🤖 AI Summary
Existing image generation methods suffer from task-specific design limitations or bottlenecks in instruction generalization, task-distribution modeling, and architectural unification within universal models. To address these challenges, we propose the first multi-task-unified, vision-driven image generation framework: (1) it eliminates reliance on language instructions and introduces a novel visual context learning paradigm for task identification; (2) it constructs Graph200K—a graph-structured dataset—to enhance task density and cross-task knowledge transfer; and (3) it theoretically establishes the consistency between image completion and general-purpose generation, enabling effective reuse of pre-trained completion priors. The framework supports in-domain execution, zero-shot transfer, joint multi-task inference, and inverse generation.
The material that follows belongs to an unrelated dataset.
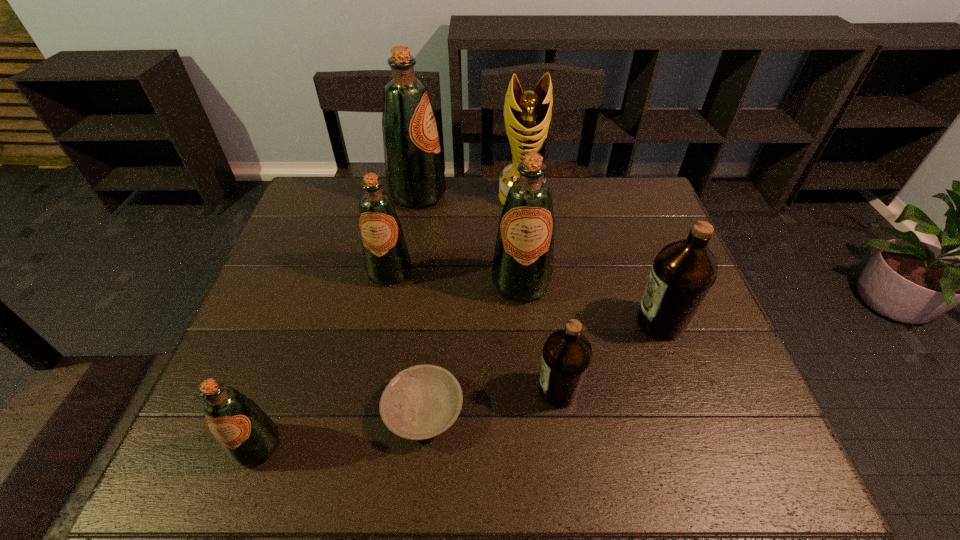 Where is `blank space that satisfies the following two spatial constraints: 1. on the front-facing side of the bowl; 2. on the right side of the third biggest green olive oil`? The image size is (960, 540). blank space that satisfies the following two spatial constraints: 1. on the front-facing side of the bowl; 2. on the right side of the third biggest green olive oil is located at coordinates (361, 411).

Where is `free space that satisfies the following two spatial constraints: 1. on the front-facing side of the shortest object; 2. on the left side of the second smallest green olive oil`? This screenshot has height=540, width=960. free space that satisfies the following two spatial constraints: 1. on the front-facing side of the shortest object; 2. on the left side of the second smallest green olive oil is located at coordinates (361, 411). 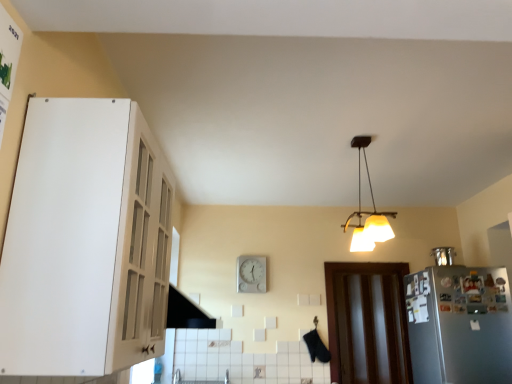 At what (x,y) coordinates should I click in order to perform the action: click on blank space situated above brown wooden door at lower right (from a real-world perspective). Please return your answer as a coordinate pair (x, y). Looking at the image, I should click on (366, 262).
Evaluated across 12 diverse tasks—including editing, inpainting, and synthesis—it achieves state-of-the-art generalization performance, improves zero-shot accuracy by 27.3%, and attains an average 3.8× speedup in inference over task-specific models.
📝 Abstract
Recent progress in diffusion models significantly advances various image generation tasks. However, the current mainstream approach remains focused on building task-specific models, which have limited efficiency when supporting a wide range of different needs. While universal models attempt to address this limitation, they face critical challenges, including generalizable task instruction, appropriate task distributions, and unified architectural design. To tackle these challenges, we propose VisualCloze, a universal image generation framework, which supports a wide range of in-domain tasks, generalization to unseen ones, unseen unification of multiple tasks, and reverse generation. Unlike existing methods that rely on language-based task instruction, leading to task ambiguity and weak generalization, we integrate visual in-context learning, allowing models to identify tasks from visual demonstrations. Meanwhile, the inherent sparsity of visual task distributions hampers the learning of transferable knowledge across tasks. To this end, we introduce Graph200K, a graph-structured dataset that establishes various interrelated tasks, enhancing task density and transferable knowledge. Furthermore, we uncover that our unified image generation formulation shared a consistent objective with image infilling, enabling us to leverage the strong generative priors of pre-trained infilling models without modifying the architectures.